In a “shocking” turn of events, three Al Jazeera journalists were convicted and sentenced to seven years in prison in an Egyptian court earlier today. Somewhat strangely, one of those convicted was a canuck. Mohamed Fahmy, a Canadian-Egyptian journalist, was among those tried, adding to the list of our countrymen in the news recently for their Middle Eastern shenanigans.The men were arrested in December from their Cairo Marriot hotel room, which we’ve heard is the swankiest hotel (still standing) east of Tripoli.
These charges stem from the fact that Al Jazeera is considered by the Egyptian government to be supportive of the Muslim Brotherhood, which Egyptian courts ruled last September is a terrorist organization, proving that calling your political opponents terrorists is no longer just a Western-World phenomenon. This conviction, however, was based on basically zero evidence from the prosecution, and was pretty much the exact type of trial you’d expect from, well, a Middle Eastern military dictatorship.
In the international outrage that followed the announcement, ‘authoritarian’ seemed to be the word that just about everyone missed. British Ambassador to Egypt James Watt said in a deeply enlightening press release that he finds the conviction disappointing and added that “freedom of expression is fundamental to any democracy.”

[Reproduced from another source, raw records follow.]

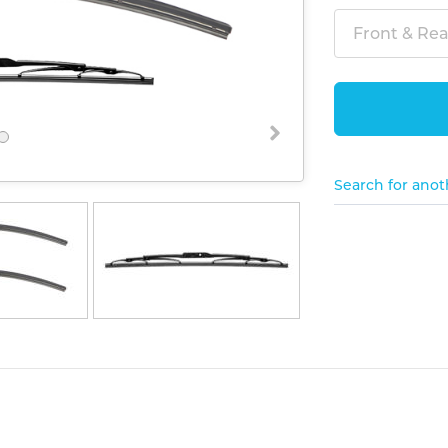
Front & Rear
Search for anot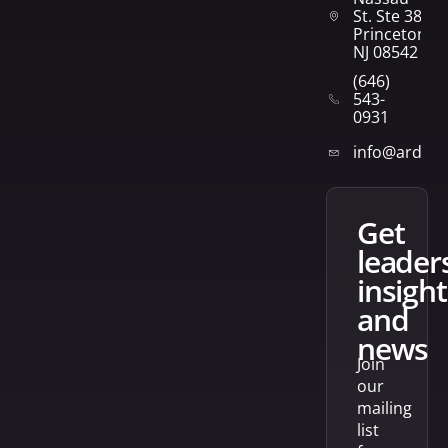
St. Ste 382
Princeton,
NJ 08542
(646)
543-
0931
info@arden
get
leader
insight
and
news
Join
our
mailing
list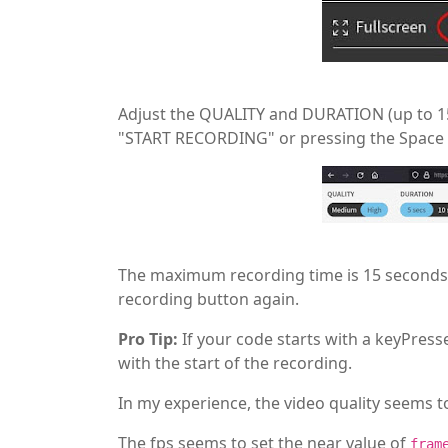
Adjust the QUALITY and DURATION (up to 15 
"START RECORDING" or pressing the Space 
The maximum recording time is 15 seconds. 
recording button again.
Pro Tip:
If your code starts with a keyPress
with the start of the recording.
In my experience, the video quality seems 
The fps seems to set the near value of
fram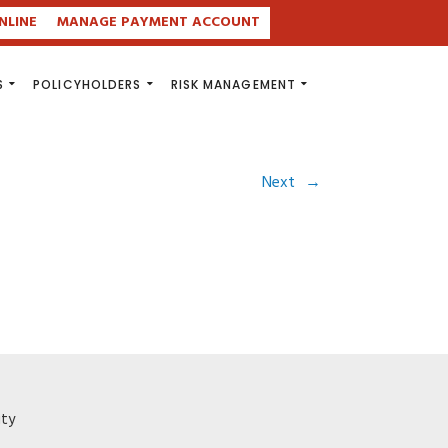
NLINE
MANAGE PAYMENT ACCOUNT
S
POLICYHOLDERS
RISK MANAGEMENT
Next
→
ity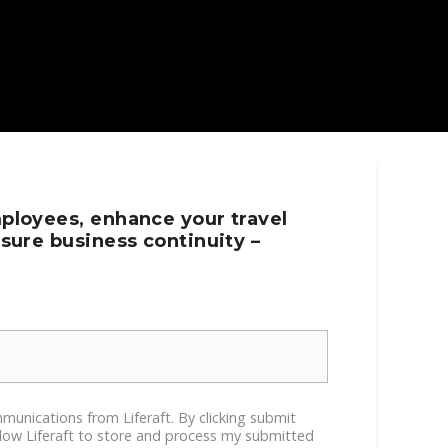
ployees, enhance your travel
sure business continuity –
ommunications from Liferaft. By clicking submit
llow Liferaft to store and process my submitted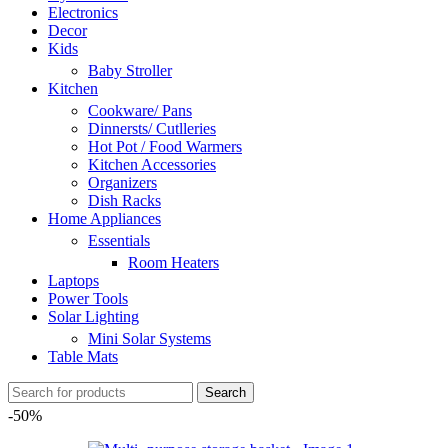
Electronics
Decor
Kids
Baby Stroller
Kitchen
Cookware/ Pans
Dinnersts/ Cutlleries
Hot Pot / Food Warmers
Kitchen Accessories
Organizers
Dish Racks
Home Appliances
Essentials
Room Heaters
Laptops
Power Tools
Solar Lighting
Mini Solar Systems
Table Mats
Search
-50%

Democracy? I thought we were talking about Egypt.
It would appear that the Ambassador has forgotten that the current Egyptian government came to power in a military coup, and that they won their last election with almost 97 percent of the vote. So either Egyptian President Abdel Fatah el-Sisi is the most popular Egyptian leader since King Tut, or the election was rigged. We’ll let you figure that one out for yourself, but if we were journalists in Egypt right now, we’d be a bit worried about saying the latter.
Another recent Egyptian courtroom outrage took place in March, when 529 Egyptians were sentenced to death for their participation in an anti-government protest that resulted in the death of a police officer. Yeah, sentenced to death. So Fahmy’s conviction is the Egyptian equivalent of two weeks community service.
All in all, our sympathies are with the families of these convicted Al Jazeera journalists and while we support the freedom of press in every country on Earth, we can’t say that we’re surprised by all this. What would be surprising is if Western governments acknowledged the unsettling political omni-shambles that Egyptians are facing, instead of cherry picking issues to be outraged about. But I guess if we want our leaders to take notice, we’ll need a clever hashtag to trend its way to relevance.